I’m not against regulation. Far from it. I entitled a Going Direct column from more than a decade ago, “Why Certification Matters,” and I still believe every word.


But behind my belief in regulation and effective oversight is an equally strong belief that regulation and oversight needs to, one, be responsive to facts and, two, be readily changeable when new facts emerge.

With Basic Med a big success with apparently no attendant loss of safety, why not go all in with a driver’s license-style medical and retire the 3rd Class medical for good? Europe has had great success with its far more liberal advanced ultralights, which allow for bigger and faster machines certificated under relaxed regulations. Why wouldn’t we want that too? The commercial license practical test is a throwback to the 1950s. Why not bid farewell to eights on pylons and lazy eights, and replace those odd and arbitrary maneuvers with ones that matter a lot more in real life?
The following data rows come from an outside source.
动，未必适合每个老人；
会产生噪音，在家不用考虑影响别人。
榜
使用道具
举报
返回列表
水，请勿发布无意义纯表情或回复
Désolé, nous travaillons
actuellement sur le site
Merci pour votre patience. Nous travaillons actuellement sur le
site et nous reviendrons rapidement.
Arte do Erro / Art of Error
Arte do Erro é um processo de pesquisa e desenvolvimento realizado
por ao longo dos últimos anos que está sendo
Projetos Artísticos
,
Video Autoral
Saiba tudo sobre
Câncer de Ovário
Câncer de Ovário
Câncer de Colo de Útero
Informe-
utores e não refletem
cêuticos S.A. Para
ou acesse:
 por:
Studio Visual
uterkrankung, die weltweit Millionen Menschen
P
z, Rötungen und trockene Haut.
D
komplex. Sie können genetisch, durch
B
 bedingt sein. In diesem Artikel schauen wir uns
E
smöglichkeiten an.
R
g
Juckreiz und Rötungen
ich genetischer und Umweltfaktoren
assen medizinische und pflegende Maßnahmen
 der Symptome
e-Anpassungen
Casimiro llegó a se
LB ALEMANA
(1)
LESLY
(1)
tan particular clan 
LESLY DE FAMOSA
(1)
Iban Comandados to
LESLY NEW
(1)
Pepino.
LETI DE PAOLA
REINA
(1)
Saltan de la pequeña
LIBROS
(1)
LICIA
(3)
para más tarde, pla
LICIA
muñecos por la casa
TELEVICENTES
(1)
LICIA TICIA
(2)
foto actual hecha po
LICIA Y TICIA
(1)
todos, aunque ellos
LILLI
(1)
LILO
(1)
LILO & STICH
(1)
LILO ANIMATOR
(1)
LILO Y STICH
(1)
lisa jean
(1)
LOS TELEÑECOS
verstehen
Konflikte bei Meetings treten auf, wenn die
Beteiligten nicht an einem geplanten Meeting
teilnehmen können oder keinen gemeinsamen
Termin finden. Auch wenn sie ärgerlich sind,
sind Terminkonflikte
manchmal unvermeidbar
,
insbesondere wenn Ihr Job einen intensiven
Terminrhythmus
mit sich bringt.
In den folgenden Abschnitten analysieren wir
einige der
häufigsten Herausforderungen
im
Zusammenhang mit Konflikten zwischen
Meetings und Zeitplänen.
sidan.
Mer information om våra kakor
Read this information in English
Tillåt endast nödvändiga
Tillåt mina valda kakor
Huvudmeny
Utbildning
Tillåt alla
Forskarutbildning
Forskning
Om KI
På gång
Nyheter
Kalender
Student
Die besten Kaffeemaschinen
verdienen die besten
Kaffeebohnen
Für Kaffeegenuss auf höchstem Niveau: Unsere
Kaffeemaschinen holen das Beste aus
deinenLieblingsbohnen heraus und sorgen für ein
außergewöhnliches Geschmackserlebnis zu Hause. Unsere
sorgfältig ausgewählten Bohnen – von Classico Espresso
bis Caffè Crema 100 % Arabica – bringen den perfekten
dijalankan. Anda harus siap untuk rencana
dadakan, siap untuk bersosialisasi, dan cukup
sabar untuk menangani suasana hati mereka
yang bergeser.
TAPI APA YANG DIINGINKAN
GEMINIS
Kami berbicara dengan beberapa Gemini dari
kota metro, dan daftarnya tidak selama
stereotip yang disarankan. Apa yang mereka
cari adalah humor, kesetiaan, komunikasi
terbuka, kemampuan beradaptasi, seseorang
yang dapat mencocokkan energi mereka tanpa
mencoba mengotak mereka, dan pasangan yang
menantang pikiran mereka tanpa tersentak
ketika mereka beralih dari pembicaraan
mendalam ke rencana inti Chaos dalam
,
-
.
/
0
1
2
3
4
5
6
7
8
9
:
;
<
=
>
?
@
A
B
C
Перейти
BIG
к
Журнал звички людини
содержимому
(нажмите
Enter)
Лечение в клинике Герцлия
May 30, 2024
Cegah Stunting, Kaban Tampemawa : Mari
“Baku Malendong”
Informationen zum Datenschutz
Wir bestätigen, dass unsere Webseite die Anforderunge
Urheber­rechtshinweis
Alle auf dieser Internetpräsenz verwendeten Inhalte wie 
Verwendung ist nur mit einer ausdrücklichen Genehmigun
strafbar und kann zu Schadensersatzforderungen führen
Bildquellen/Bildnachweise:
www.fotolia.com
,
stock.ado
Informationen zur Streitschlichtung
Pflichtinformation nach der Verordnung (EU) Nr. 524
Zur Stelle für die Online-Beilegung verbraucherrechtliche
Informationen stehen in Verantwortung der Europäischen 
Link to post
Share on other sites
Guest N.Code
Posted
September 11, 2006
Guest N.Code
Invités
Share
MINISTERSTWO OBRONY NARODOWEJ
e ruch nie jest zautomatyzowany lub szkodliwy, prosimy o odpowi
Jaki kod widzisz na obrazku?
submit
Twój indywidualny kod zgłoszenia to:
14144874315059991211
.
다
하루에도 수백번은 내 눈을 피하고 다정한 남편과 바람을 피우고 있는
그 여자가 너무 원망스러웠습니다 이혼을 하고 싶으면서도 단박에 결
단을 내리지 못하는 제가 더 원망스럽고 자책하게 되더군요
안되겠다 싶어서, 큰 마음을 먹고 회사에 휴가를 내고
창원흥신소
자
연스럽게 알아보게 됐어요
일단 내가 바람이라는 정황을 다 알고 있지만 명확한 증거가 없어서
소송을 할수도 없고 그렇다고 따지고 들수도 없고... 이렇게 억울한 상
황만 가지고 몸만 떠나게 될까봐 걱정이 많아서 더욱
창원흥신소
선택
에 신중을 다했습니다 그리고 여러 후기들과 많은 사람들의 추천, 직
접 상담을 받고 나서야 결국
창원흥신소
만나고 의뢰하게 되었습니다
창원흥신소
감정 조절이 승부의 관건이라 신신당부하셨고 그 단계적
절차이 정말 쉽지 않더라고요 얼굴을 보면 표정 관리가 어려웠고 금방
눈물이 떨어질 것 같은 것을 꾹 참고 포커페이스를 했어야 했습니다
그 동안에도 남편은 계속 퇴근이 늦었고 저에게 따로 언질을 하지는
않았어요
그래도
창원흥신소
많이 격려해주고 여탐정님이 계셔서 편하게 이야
The answers in defense of questions like these will vary. But it often comes down to the fact that people are comfortable with the way it has always been done (whether that’s really true or not) and the fact that those attitudes are entrenched in the many bureaucracies that make up the FAA. This top-heavy, change-averse infrastructure of orthodoxy are the very fabric of the aviation Deep State.

The good news is that the solution to this kind of tyranny is easy. Look at the data and try new things, and if the old rules get in the way of doing that, change the rules. It really should be that easy.